● TASK REQUIREMENTS
Copy every line below that has the word "Jembrana" in it.

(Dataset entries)
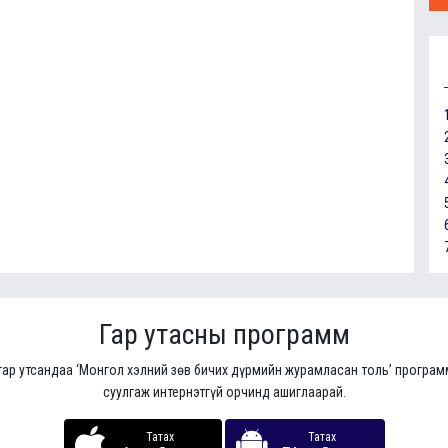
Гар утасны программ
гар утсандаа ‘Монгол хэлний зөв бичих дүрмийн журамласан толь’ програ
суулгаж интернэтгүй орчинд ашиглаарай.
Татах
Татах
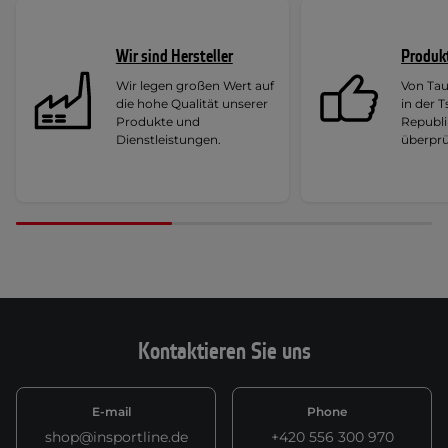
Wir sind Hersteller
Produk
Wir legen großen Wert auf
Von Ta
die hohe Qualität unserer
in der 
Produkte und
Republi
Dienstleistungen.
überprü
Kontaktieren Sie uns
E-mail
Phone
shop@insportline.de
+420 556 300 970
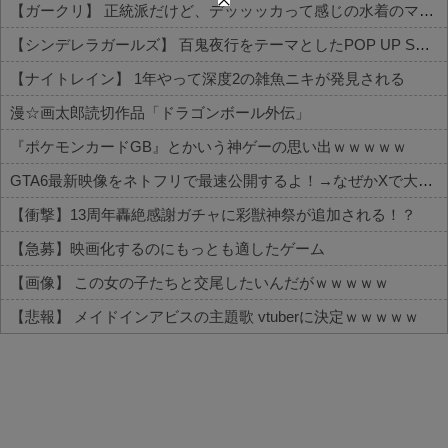
【ガークリ】 正統派だけど、デッッッカって感じの水着のマネ、ラファエ口、セッシュウへの反応！！！
【シンデレラガールズ】 百鬼夜行をテーマとしたPOP UP SHOPが東京・大阪にて開催
【ナイトレイン】 1年やって深度2の雑魚ニキが発見される
漫☆画太郎読切作品「ドラゴンボール外伝」
『ポケモンカードGB』とかいう神ゲーの思い出ｗｗｗｗｗ
GTA6最新映像をネトフリで最速公開するよ！→なぜかXで大炎上中wwwwwwwwwwww
【衝撃】13周年轟絶感謝ガチャに彩獣神祭が追加される！？
【急募】映画化するのにもっとも適したゲーム
【画像】 この女の子たちと交尾したいんだがｗｗｗｗｗ
【悲報】 メイドインアビスの主題歌 vtuberに決定ｗｗｗｗｗ
Powered by livedoor 相互RSS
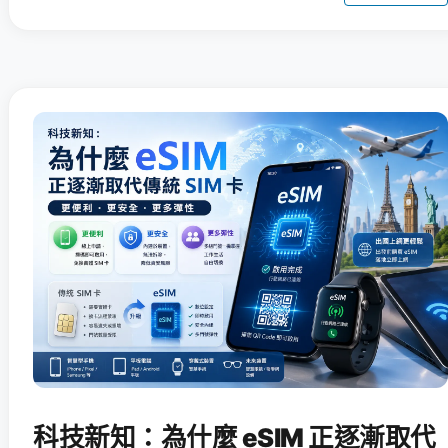
科技新知：為什麼 eSIM 正逐漸取代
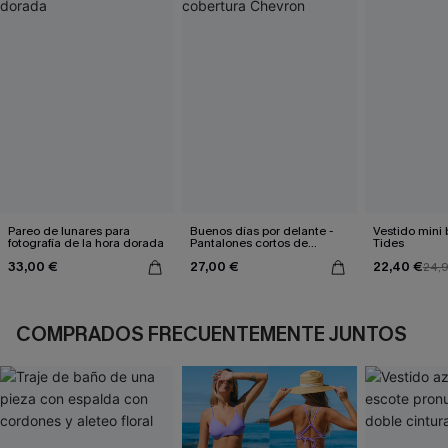
Pareo de lunares para
Buenos días por delante -
Vestido mini
fotografía de la hora dorada
Pantalones cortos de
Tides
cobertura Chevron
33,00 €
27,00 €
22,40 €
24,
COMPRADOS FRECUENTEMENTE JUNTOS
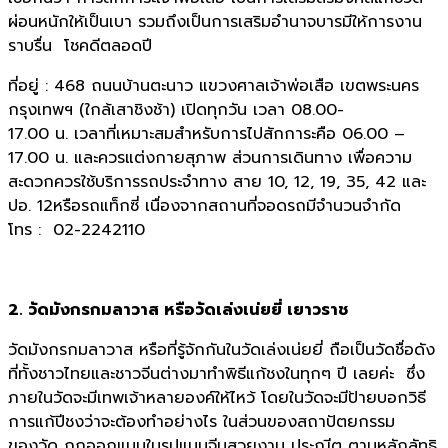
ผ่อนหนักให้เป็นเบา รวมถึงเป็นการเสริมอำนาจบารมีให้การงาน
ราบรื่น โชคดีตลอดปี
ที่อยู่ : 468 ถนนบ้านตะนาว แขวงศาลเจ้าพ่อเสือ เขตพระนคร
กรุงเทพฯ (ใกล้เสาชิงช้า) เปิดทุกวัน เวลา 08.00-
17.00 น. เวลาที่เหมาะสมสำหรับการไปสักการะคือ 06.00 –
17.00 น. และควรแต่งกายสุภาพ ส่วนการเดินทาง เพื่อความ
สะดวกควรใช้บริการรถประจำทาง สาย 10, 12, 19, 35, 42 และ
ปอ. 12หรือรถแท็กซี่ เนื่องจากสถานที่จอดรถมีจำนวนจำกัด
โทร : 02-2242110
2. วัดมังกรกมลาวาส หรือวัดเล่งเน่ยยี่ เยาวราช
วัดมังกรกมลาวาส หรือที่รู้จักกันในวัดเล่งเน่ยยี่ ถือเป็นวัดชื่อดัง
ที่ทั้งชาวไทยและชาวจีนต่างมาทำพิธีแก้ชงในทุกๆ ปี เลยค่ะ ซึ่ง
ภายในวัดจะมีเทพเจ้าหลายองค์ให้ไหว้ โดยในวัดจะมีป้ายบอกวิธี
การแก้ปีชงว่าจะต้องทำอย่างไร ในส่วนของสถาปัตยกรรม
ของวัด ถูกออกแบบในรูปแบบจีนสวยงาม ประณีต ตามหลักลัทธิ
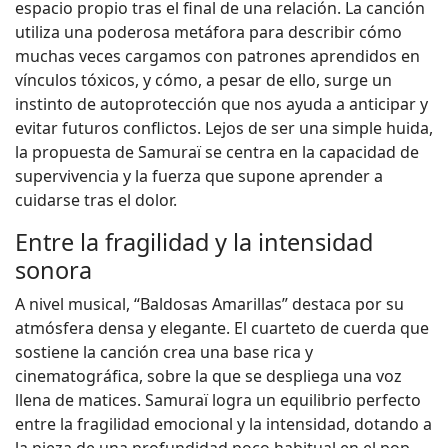
espacio propio tras el final de una relación. La canción
utiliza una poderosa metáfora para describir cómo
muchas veces cargamos con patrones aprendidos en
vínculos tóxicos, y cómo, a pesar de ello, surge un
instinto de autoprotección que nos ayuda a anticipar y
evitar futuros conflictos. Lejos de ser una simple huida,
la propuesta de Samuraï se centra en la capacidad de
supervivencia y la fuerza que supone aprender a
cuidarse tras el dolor.
Entre la fragilidad y la intensidad
sonora
A nivel musical, “Baldosas Amarillas” destaca por su
atmósfera densa y elegante. El cuarteto de cuerda que
sostiene la canción crea una base rica y
cinematográfica, sobre la que se despliega una voz
llena de matices. Samuraï logra un equilibrio perfecto
entre la fragilidad emocional y la intensidad, dotando a
la pieza de una profundidad poco habitual en el pop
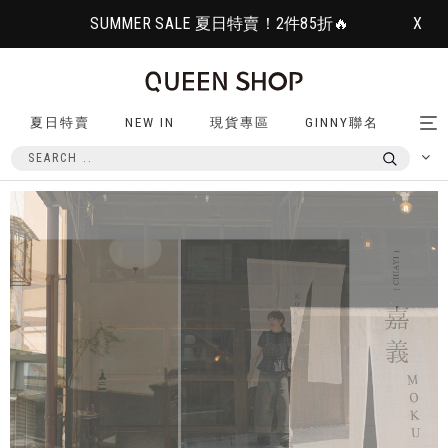
SUMMER SALE 夏日特賣！2件85折🔥
X
夏日特賣
NEW IN
現貨專區
GINNY聯名
Tog
nav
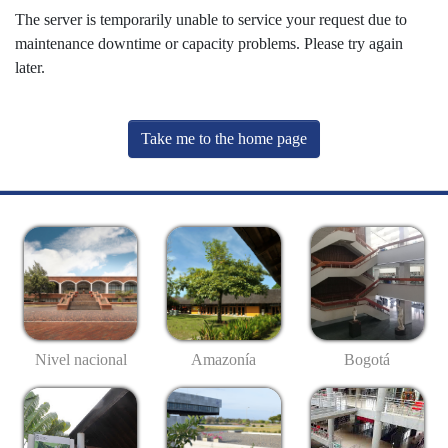
The server is temporarily unable to service your request due to
maintenance downtime or capacity problems. Please try again
later.
Take me to the home page
Nivel nacional
Amazonía
Bogotá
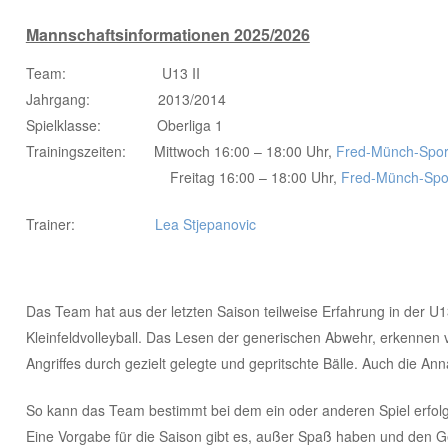
Mannschaftsinformationen 2025/2026
Team: U13 II
Jahrgang: 2013/2014
Spielklasse: Oberliga 1
Trainingszeiten: Mittwoch 16:00 – 18:00 Uhr,
Fred-Münch-Sport
Freitag 16:00 – 18:00 Uhr,
Fred-Münch-Spor
Trainer:
Lea Stjepanovic
Das Team hat aus der letzten Saison teilweise Erfahrung in der U1
Kleinfeldvolleyball. Das Lesen der generischen Abwehr, erkennen
Angriffes durch gezielt gelegte und gepritschte Bälle. Auch die An
So kann das Team bestimmt bei dem ein oder anderen Spiel erfolg
Eine Vorgabe für die Saison gibt es, außer Spaß haben und den Ge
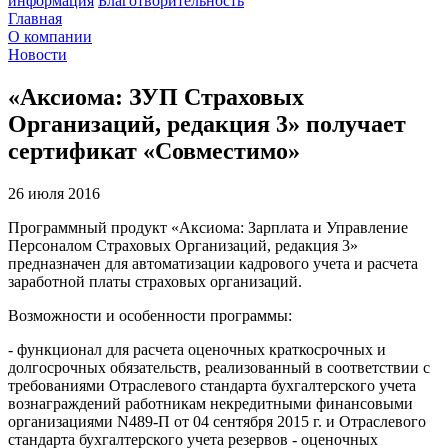
информация
Благотворительность
Главная
О компании
Новости
«Аксиома: ЗУП Страховых
Организаций, редакция 3» получает
сертификат «Совместимо»
26 июля 2016
Программный продукт «Аксиома: Зарплата и Управление
Персоналом Страховых Организаций, редакция 3»
предназначен для автоматизации кадрового учета и расчета
заработной платы страховых организаций.
Возможности и особенности программы:
- функционал для расчета оценочных краткосрочных и
долгосрочных обязательств, реализованный в соответствии с
требованиями Отраслевого стандарта бухгалтерского учета
вознаграждений работникам некредитными финансовыми
организациями N489-П от 04 сентября 2015 г. и Отраслевого
стандарта бухгалтерского учета резервов - оценочных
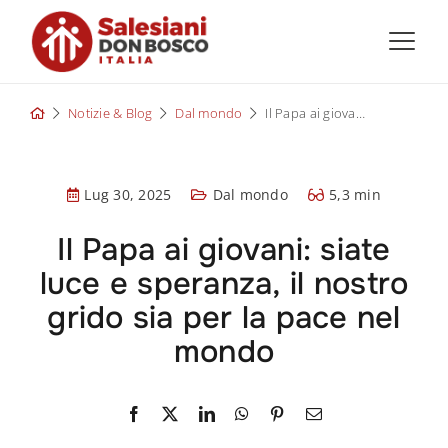
Skip
to
content
Notizie & Blog
Dal mondo
Il Papa ai giovani: siate luce e speranza, il nostro grido sia per la pace nel mondo
Lug 30, 2025
Dal mondo
5,3 min
Il Papa ai giovani: siate
luce e speranza, il nostro
grido sia per la pace nel
mondo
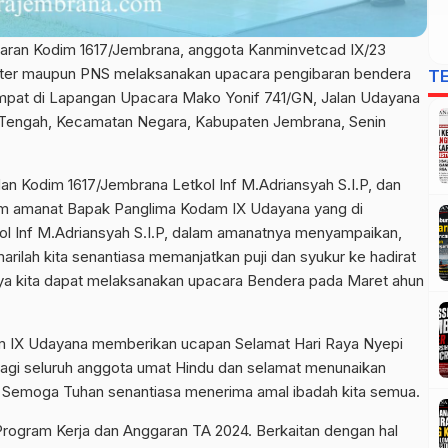
jaran Kodim 1617/Jembrana, anggota Kanminvetcad IX/23
militer maupun PNS melaksanakan upacara pengibaran bendera
T
empat di Lapangan Upacara Mako Yonif 741/GN, Jalan Udayana
r Tengah, Kecamatan Negara, Kabupaten Jembrana, Senin
n Kodim 1617/Jembrana Letkol Inf M.Adriansyah S.I.P, dan
am amanat Bapak Panglima Kodam IX Udayana yang di
l Inf M.Adriansyah S.I.P, dalam amanatnya menyampaikan,
rilah kita senantiasa memanjatkan puji dan syukur ke hadirat
ya kita dapat melaksanakan upacara Bendera pada Maret ahun
 IX Udayana memberikan ucapan Selamat Hari Raya Nyepi
agi seluruh anggota umat Hindu dan selamat menunaikan
 Semoga Tuhan senantiasa menerima amal ibadah kita semua.
 Program Kerja dan Anggaran TA 2024. Berkaitan dengan hal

● EXPECTED ANSWER
jaran Kodim 1617/Jembrana, anggota Kanminvetcad IX/23
r Tengah, Kecamatan Negara, Kabupaten Jembrana, Senin
n Kodim 1617/Jembrana Letkol Inf M.Adriansyah S.I.P, dan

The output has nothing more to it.